#### [What you will do]
Please filter the data down to the lines that include the word "solvencia" and copy them.

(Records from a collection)
┄┄┄┄┄┄
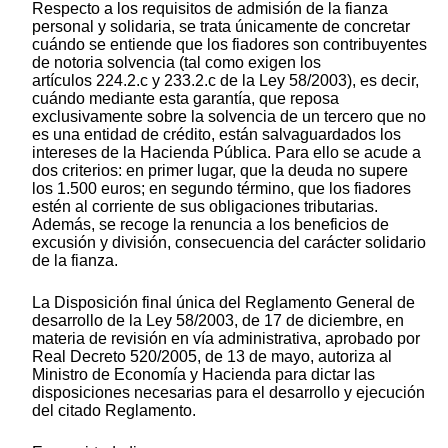
Respecto a los requisitos de admisión de la fianza
personal y solidaria, se trata únicamente de concretar
cuándo se entiende que los fiadores son contribuyentes
de notoria solvencia (tal como exigen los
artículos 224.2.c y 233.2.c de la Ley 58/2003), es decir,
cuándo mediante esta garantía, que reposa
exclusivamente sobre la solvencia de un tercero que no
es una entidad de crédito, están salvaguardados los
intereses de la Hacienda Pública. Para ello se acude a
dos criterios: en primer lugar, que la deuda no supere
los 1.500 euros; en segundo término, que los fiadores
estén al corriente de sus obligaciones tributarias.
Además, se recoge la renuncia a los beneficios de
excusión y división, consecuencia del carácter solidario
de la fianza.
La Disposición final única del Reglamento General de
desarrollo de la Ley 58/2003, de 17 de diciembre, en
materia de revisión en vía administrativa, aprobado por
Real Decreto 520/2005, de 13 de mayo, autoriza al
Ministro de Economía y Hacienda para dictar las
disposiciones necesarias para el desarrollo y ejecución
del citado Reglamento.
┄┄┄┄┄┄
#### [Response to this task]
de notoria solvencia (tal como exigen los
exclusivamente sobre la solvencia de un tercero que no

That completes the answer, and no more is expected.